This leads us up to the motion in arrest of judgment. In support of this motion two questions are discussed:

1. If the said statutes include within their purview and scope fresh-water lakes, then they are unconstitutional.

2. It was not the intention of the Legislature when they enacted the said statutes to provide for the drainage of the fresh-water lakes within the State.

Whenever legislative power to enact a statute which has been placed in the statute book is involved, the question is of the gravest importance, and should only be determined and decided after great care and consideration by the court, and after full and comprehensive argument by counsel.

The question has not-been thus discussed by counsel — in fact there seems to be some difference of opinion among counsel for the appellants upon the question.

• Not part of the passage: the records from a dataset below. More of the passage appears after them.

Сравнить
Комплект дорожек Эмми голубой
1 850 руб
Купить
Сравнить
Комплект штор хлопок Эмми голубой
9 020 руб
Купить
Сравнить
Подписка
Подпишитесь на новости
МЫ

In view of what we have said, together with the fact that the conclusion reached by a majority of the court as to the *9second question stated renders it unnecessary for us to pass upon the constitutional question, we therefore express no opinion as to it.

Filed Jan. 30, 1890.

A majority of the court have reached the conclusion that the subject-matter involved in this proceeding does not fall within the purview and scope of the said acts of the Legislature ; that the Legislature in the passage of said acts did not intend to provide a system of drainage for the freshwater lakes of the State ; that the statutes apply, and were only intended to apply, to wet and marshy lands, swamps, .ponds, and the like, and therefore that the circuit court of Kosciusko county had no jurisdiction, and erred in overruling the motion to arrest the judgment.

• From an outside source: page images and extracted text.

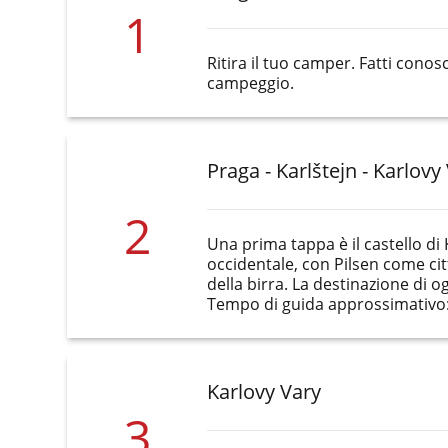
1
Ritira il tuo camper. Fatti cono
campeggio.
Praga - Karlštejn - Karlovy
2
Una prima tappa è il castello di
occidentale, con Pilsen come citt
della birra. La destinazione di og
Tempo di guida approssimativo:
Karlovy Vary
3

The writer does not agree with the conclusion reached by the majority of the court, but does not care to extend this opinion with a statement of the reasons which lead him to a different conclusion, because to do so would be of no practical importance.

The judgment is reversed, with costs, with direction to the court below to dismiss the petition.

Elliott, J., concurs in the conclusion reached. Olds, J., dissents as to the conclusion reached that the purview and scope of the statutes are not sufficiently broad to cover fresh-water lakes.